6 - Para efeitos do número anterior, o titular dos rendimentos deve comunicar à entidade devedora, através de declaração escrita, que não auferiu ou aufere o mesmo tipo de rendimentos de outras entidades residentes em território português ou de estabelecimentos estáveis de entidades não residentes neste território (…).»
Desde que a entidade patronal esteja na posse da comunicação referida no n.º 6 do artigo 71.º do Código do IRS, e perante o pagamento de um vencimento de 435,76 euros (inferior a 600 euros), não deve proceder a retenção na fonte.
Por outro lado, se não estiverem reunidas as condições previstas nos números 5 e 6 do artigo 71.º do Código do IRS, então importa considerar o disposto no direito internacional.
Refere o n.º 1 do artigo 101.º do Código do IRS, que «(…) não existe obrigação de efetuar a retenção na fonte de IRS, no todo ou em parte, consoante os casos, relativamente aos rendimentos referidos no artigo 71.º quando, por força de uma convenção destinada a evitar a dupla tributação celebrada por Portugal, a competência para a tributação dos rendimentos auferidos por um residente do outro Estado contratante não seja atribuída ao Estado da fonte ou o seja apenas de forma limitada (…)».

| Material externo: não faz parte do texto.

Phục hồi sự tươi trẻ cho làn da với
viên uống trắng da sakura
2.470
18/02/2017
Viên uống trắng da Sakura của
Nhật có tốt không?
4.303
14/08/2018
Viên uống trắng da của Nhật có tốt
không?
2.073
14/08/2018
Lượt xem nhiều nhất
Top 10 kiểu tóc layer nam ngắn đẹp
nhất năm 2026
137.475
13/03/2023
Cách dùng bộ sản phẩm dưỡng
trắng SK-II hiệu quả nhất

Numa ótica de neutralidade, importa tributar de forma não discriminatória os residentes que invistam dentro do território e fora do território. Neste sentido, com o intuito de eliminar ou atenuar as situações de dupla tributação, os Estados acordam bilateralmente determinadas regras de tributação. Os acordos mais comummente utilizados pela generalidade dos países têm por base a Convenção Modelo OCDE.
Estes acordos bilaterais, ou convenções para evitar a dupla tributação, vêm determinar que para determinado tipo de rendimento, ou é o Estado da fonte do rendimento que tem legitimidade para tributar, ou é o Estado de residência do beneficiário do rendimento que possui essa legitimidade, ou, outra situação também prevista, atribui-se legitimidade a ambos os Estados para tributar dentro de determinados limites.

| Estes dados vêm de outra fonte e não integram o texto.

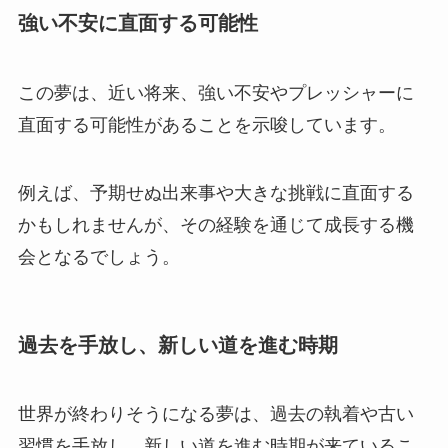
強い不安に直面する可能性
この夢は、近い将来、強い不安やプレッシャーに
直面する可能性があることを示唆しています。
例えば、予期せぬ出来事や大きな挑戦に直面する
かもしれませんが、その経験を通じて成長する機
会となるでしょう。
過去を手放し、新しい道を進む時期
世界が終わりそうになる夢は、過去の執着や古い
習慣を手放し、新しい道を進む時期が来ているこ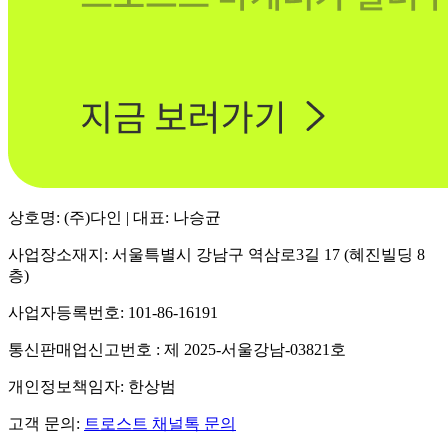
상호명: (주)다인 | 대표: 나승균
사업장소재지: 서울특별시 강남구 역삼로3길 17 (혜진빌딩 8
층)
사업자등록번호: 101-86-16191
통신판매업신고번호 : 제 2025-서울강남-03821호
개인정보책임자: 한상범
고객 문의:
트로스트 채널톡 문의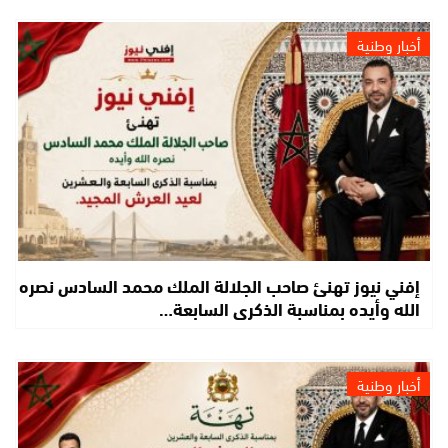
أخبار وطنية
إفني نيوز تهنئ صاحب الجلالة الملك محمد السادس نصره
الله وأيده بمناسبة الذكرى السابعة…
أخبار وطنية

Importa aferir da existência de acordo bilateral com o país e questão e analisar o que este dispõe quanto a rendimentos de trabalho dependente. Naturalmente que o acordo bilateral necessita de ser ativado, o que no caso português ocorre com a entrega do formulário 21-RFI.
A convenção entre a República Portuguesa e a República Federativa do Brasil destinada a evitar a dupla tributação e a prevenir a evasão fiscal em matéria de impostos sobre o rendimento e protocolo anexo, foi aprovada pela Resolução da Assembleia da República n.º 33/2001, de 27 de abril.
Assim, tratando-se de rendimentos de trabalho dependente, deverá ser analisado o disposto nos artigos 15.º e 16.º do acordo internacional, como mecanismo que pode eliminar ou atenuar a dupla tributação do rendimento.
Sem prejuízo de uma análise mais pormenorizada à situação, admitimos que a tributação do rendimento ocorra em território nacional, pelo que o acordo internacional nesta situação não afastaria a dupla tributação do rendimento.
Assiste à entidade residente em território nacional a obrigatoriedade de entrega da Modelo 30, até ao fim do segundo mês seguinte ao do pagamento ou colocação à disposição dos respetivos beneficiários, em conformidade com o disposto na alínea a) do n.º 7 do artigo 119.º do Código do IRS, por remissão do artigo 128.º do Código do IRC.
É nossa opinião que, no caso em análise, ainda que seja aplicado o n.º 5 do artigo 71.º do Código do IRS, ou, ainda que por força do acordo bilateral não haja lugar a retenção na fonte, devem os rendimentos pagos ser considerados na declaração modelo 30. O rendimento a incluir na modelo 30 será aquele que se qualifica como tal ao abrigo do artigo 2.º do Código do IRS (código 15 no tipo de rendimento).